Action item.
The records that follow should be copied out exactly, pictures excluded.
####################
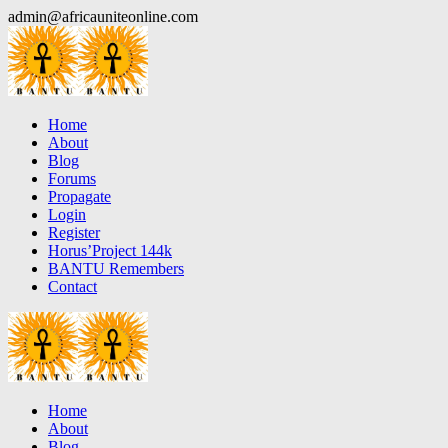
Skip
admin@africauniteonline.com
to
content
Home
About
Blog
Forums
Propagate
Login
Register
Horus’Project 144k
BANTU Remembers
Contact
Home
About
Blog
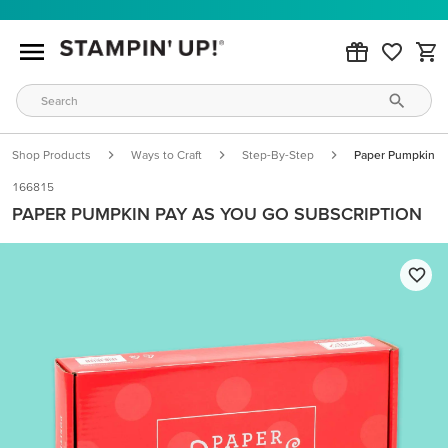
Shop Products
Ways to Craft
Step-By-Step
Paper Pumpkin Pa
166815
PAPER PUMPKIN PAY AS YOU GO SUBSCRIPTION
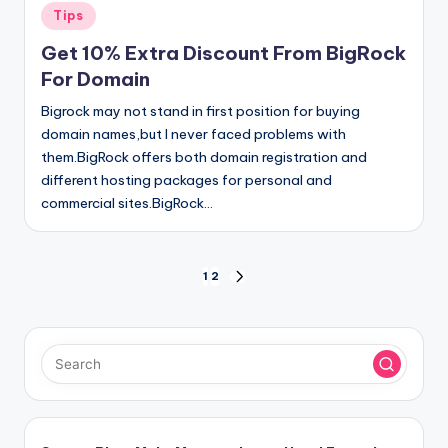
Posted
Tips
in
Get 10% Extra Discount From BigRock
For Domain
Bigrock may not stand in first position for buying
domain names,but I never faced problems with
them.BigRock offers both domain registration and
different hosting packages for personal and
commercial sites.BigRock…
Posts
1
2
NEXT
PAGE
pagination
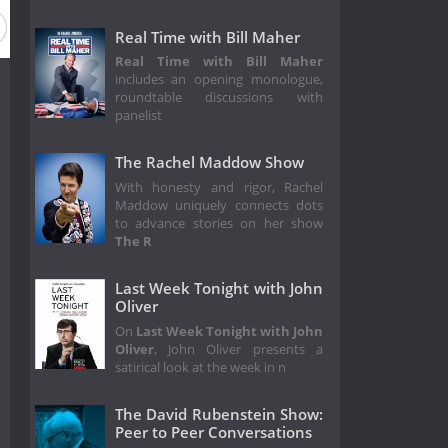
Real Time with Bill Maher
Real Time with Bill Maher
includes an opening monologue,
roundtable discussions with
panelist
The Rachel Maddow Show
With honesty and rigor, Rachel
Maddow uniquely connects dots
to advance stories on her show
The R
Last Week Tonight with John
Oliver
On
Last Week Tonight with John
Oliver
, John Oliver presents a
satirical look at the week in n
The David Rubenstein Show:
Peer to Peer Conversations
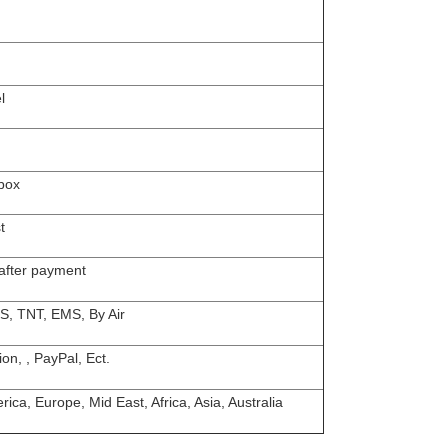
l
box
t
 after payment
S, TNT, EMS, By Air
on, , PayPal, Ect.
ica, Europe, Mid East, Africa, Asia, Australia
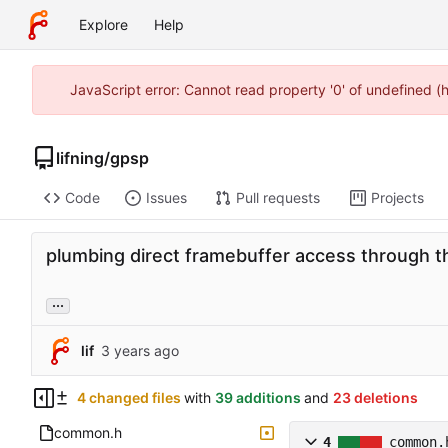
Explore
Help
JavaScript error: Cannot read property '0' of undefined 
lifning
/
gpsp
Code
Issues
Pull requests
Projects
plumbing direct framebuffer access through th
...
lif
4 changed files
with
39 additions
and
23 deletions
common.h
4
common.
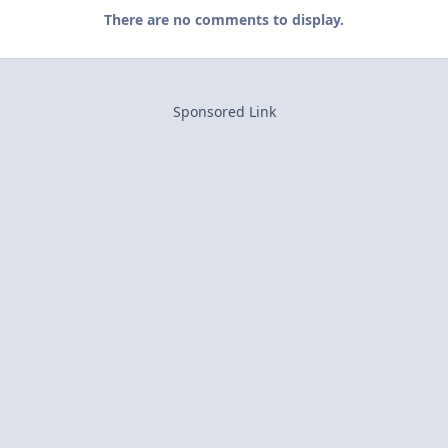
There are no comments to display.
Sponsored Link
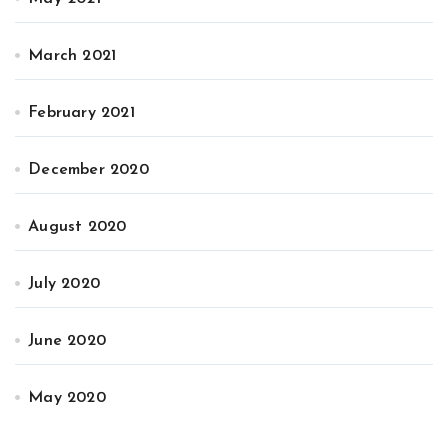
March 2021
February 2021
December 2020
August 2020
July 2020
June 2020
May 2020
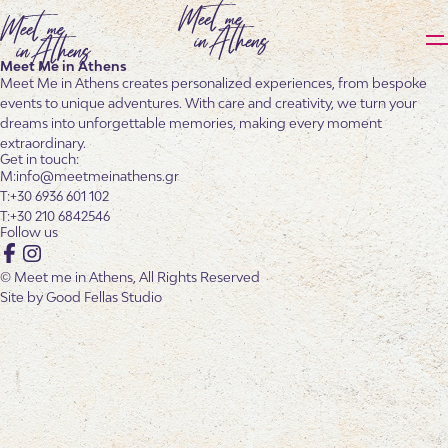
Meet Me in Athens
Meet Me in Athens creates personalized experiences, from bespoke
events to unique adventures. With care and creativity, we turn your
dreams into unforgettable memories, making every moment
extraordinary.
Get in touch:
info@meetmeinathens.gr
+30 6936 601 102
+30 210 6842546
Follow us
Facebook
Instagram
© Meet me in Athens, All Rights Reserved
Site by
Good Fellas Studio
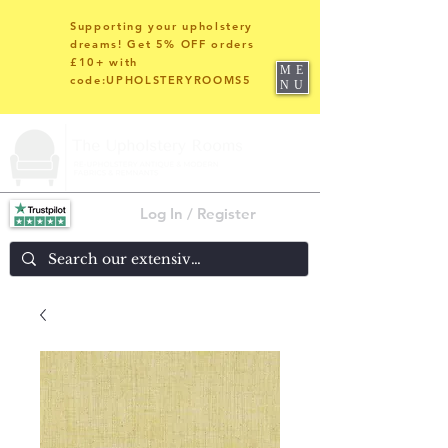
Supporting your upholstery
dreams! Get 5% OFF orders
£10+ with
ME
code:UPHOLSTERYROOMS5
NU
Log In / Register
####################
Result.
Skip
admin@africauniteonline.com
to
content
Home
About
Blog
Forums
Propagate
Login
Register
Horus’Project 144k
BANTU Remembers
Contact
Home
About
Blog
Shop Products
Ways to Craft
Step-By-Step
Paper Pumpkin Pa
166815
PAPER PUMPKIN PAY AS YOU GO SUBSCRIPTION
Posted
Tips
in
Get 10% Extra Discount From BigRock
For Domain
Bigrock may not stand in first position for buying
domain names,but I never faced problems with
them.BigRock offers both domain registration and
different hosting packages for personal and
commercial sites.BigRock…
Posts
1
2
NEXT
PAGE
pagination
Real Time with Bill Maher
Real Time with Bill Maher
includes an opening monologue,
roundtable discussions with
panelist
The Rachel Maddow Show
With honesty and rigor, Rachel
Maddow uniquely connects dots
to advance stories on her show
The R
Last Week Tonight with John
Oliver
On
Last Week Tonight with John
Oliver
, John Oliver presents a
satirical look at the week in n
The David Rubenstein Show:
Peer to Peer Conversations
l
box
t
 after payment
S, TNT, EMS, By Air
on, , PayPal, Ect.
ica, Europe, Mid East, Africa, Asia, Australia
Explore
Help
JavaScript error: Cannot read property '0' of undefined 
lifning
/
gpsp
Code
Issues
Pull requests
Projects
plumbing direct framebuffer access through th
...
lif
4 changed files
with
39 additions
and
23 deletions
common.h
4
common.
There are no comments to display.
Sponsored Link
March 2021
February 2021
December 2020
August 2020
July 2020
June 2020
May 2020
Meet Me in Athens
Meet Me in Athens creates personalized experiences, from bespoke
events to unique adventures. With care and creativity, we turn your
dreams into unforgettable memories, making every moment
extraordinary.
Get in touch:
info@meetmeinathens.gr
+30 6936 601 102
+30 210 6842546
Follow us
Facebook
Instagram
© Meet me in Athens, All Rights Reserved
Site by
Good Fellas Studio
Supporting your upholstery
dreams! Get 5% OFF orders
£10+ with
ME
code:UPHOLSTERYROOMS5
NU
Log In / Register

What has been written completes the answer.